As this problem starting heating up, Steve became the Chief Medical Officer for UVM Medical Center.

In 2011 more people died from opiate overdoses than car accidents.

Opiates are indiscriminate- young people old people, anyone can become addicted. 

In order to combat the growing trend of overprescriptions, Steve got a report showing where departments fell in writing opioid prescriptions. He then took the report around and left it for doctors. He didn’t talk about it- he simply gave each department the report to review. 3 months later, the medical center saw a 20% drop in opioid prescriptions.

Another issue was that primary care docs were prescribing more. They weren’t trying to get their patients addicted- they just really wanted to serve their patients and help them be pain free.

Stephen asked specialists "what’s the best amount to prescribe?” He was then able to give the primary docs data showing what patients were receiving more than recommended.

Scrips are now down 75% through these data driven programs.

A 2016 strengthening prescribing drug guidelines and requirements in the Vermont Prescription Monitoring System law didn’t drive scrips down as much as these statewide data driven efforts. 

Unfortunately, OD’s have switched from pills to heroin.

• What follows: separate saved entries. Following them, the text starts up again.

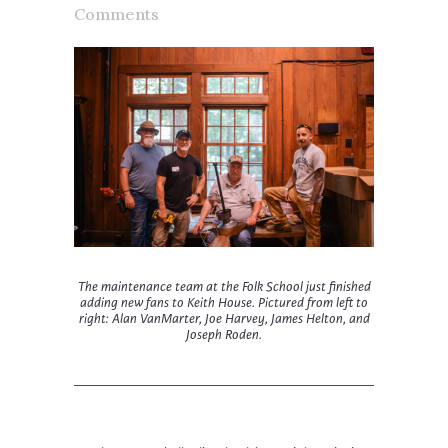
Comments
The maintenance team at the Folk School just finished
adding new fans to Keith House. Pictured from left to
right: Alan VanMarter, Joe Harvey, James Helton, and
Joseph Roden.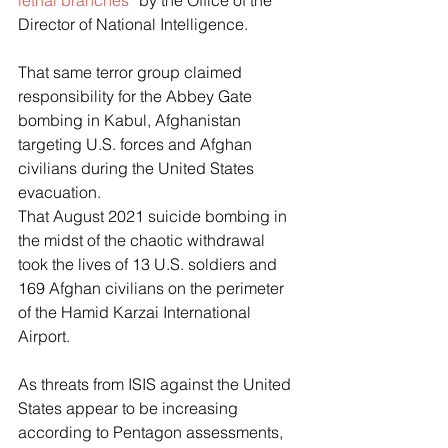
lethal branches”
 by the Office of the 
Director of National Intelligence. 
That same terror group claimed 
responsibility for the Abbey Gate 
bombing in Kabul, Afghanistan 
targeting U.S. forces and Afghan 
civilians during the United States 
evacuation. 
That August 2021 suicide bombing in 
the midst of the chaotic withdrawal 
took the lives of 13 U.S. soldiers and 
169 Afghan civilians on the perimeter 
of the Hamid Karzai International 
Airport. 
As threats from ISIS against the United 
States appear to be increasing 
according to Pentagon assessments,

Kicking addiction is hard and with fewer pills on the street people are moving to different forms of opiates. Pills are regulated- you know how much you are getting. But heroin is cut with all kinds of stuff. It’s hard to get, but there are synthetic versions which can be easier to acquire as they can be manufactured. Fentanyl, Sufentanill, are both concentrated and very strong. 

UVM medical center sees about 300 overdoses a year, and can see 10 in one night. A large supply comes in and has been mixed poorly- people start using and dying. When this happens, UVM immediately goes on the news to tell folks not to use alone because of the potential of a dangerous supply in the community.

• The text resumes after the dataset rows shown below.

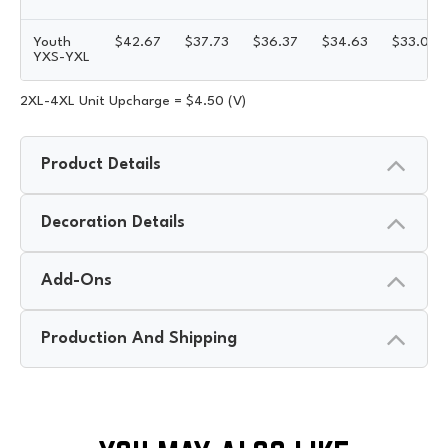
Youth
$
42.67
$
37.73
$
36.37
$
34.63
$
33.08
YXS-YXL
2XL-4XL Unit Upcharge = $4.50 (V)
Product Details
Decoration Details
Add-Ons
Production And Shipping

The current strategy to abate the opioid crisis in Vermont is to dry up the spigot of addiction through lower scrips as well as trying to treat addictions. Medicine can stop addictions but docs are hesitant to prescribe it. Dr. Leffler asks “how is it different from cholesterol meds? If addicts are treated with medicines that help suppress their cravings, they work, don’t go to jail, stay with their families.” This is the goal of the treatment community.

More than 100 docs have the government waiver to prescribe the medication. Addicts have an illness and can be treated. The goals are to 1) Lower prescriptions and 2) treat people with addiction compassionately.

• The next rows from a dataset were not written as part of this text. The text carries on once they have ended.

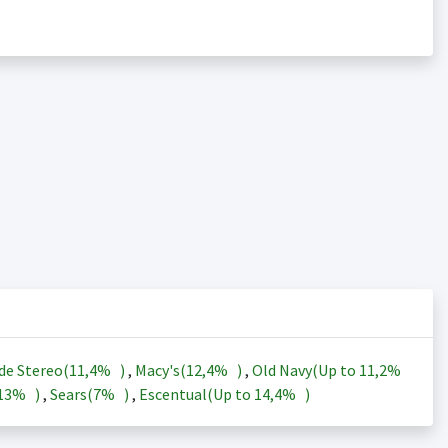
de Stereo(
11,4%
)
,
Macy's(
12,4%
)
,
Old Navy(Up to
11,2%
13%
)
,
Sears(
7%
)
,
Escentual(Up to
14,4%
)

UVM is currently researching better ways to treat pain?- acupuncture, reiki- using alternative methods instead of pain meds may help slow the rates of addiction.

Highest rate of overdose fatalities are people just released from jail. Most people don’t get treated when they enter prison, get weaned off the drugs and their tolerance goes down. They get out of jail, meet up with their friends and use the dose they used when they went in and they die. ED’s can now treat OD’s with Buprenorphine which is saving lives and helping to treat addiction.

Jessica: legislature is considering legalizing Suboxone. Dr. Leffler doesn’t believe that is the right approach- Suboxone is a medicine that should be administered by a physician as the medicine is only one part of the therapy. Doctors are able to prescribe staggered dosage (higher amounts in the beginning and progressively working down to lesser dose).

John Hammer questioned whether or not single payer is possible?

Dr. Leffler: How we pay and how we deliver  health care are complex issues. He feels it’s really hard to do single payer in a small state like Vermont. 

 

Jessica invited Dr. Leffler to come back and just talk about ACO’s.